Supplied records:
————————

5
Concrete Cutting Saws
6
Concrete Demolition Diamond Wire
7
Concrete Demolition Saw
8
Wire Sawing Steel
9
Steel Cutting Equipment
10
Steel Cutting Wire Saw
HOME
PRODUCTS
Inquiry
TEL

————————

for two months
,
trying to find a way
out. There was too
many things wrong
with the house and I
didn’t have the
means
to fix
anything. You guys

————————

What the exercise asks: Your answer should be one number: how many lines in the preceding listing hold "Cutting".

Result of the task: 3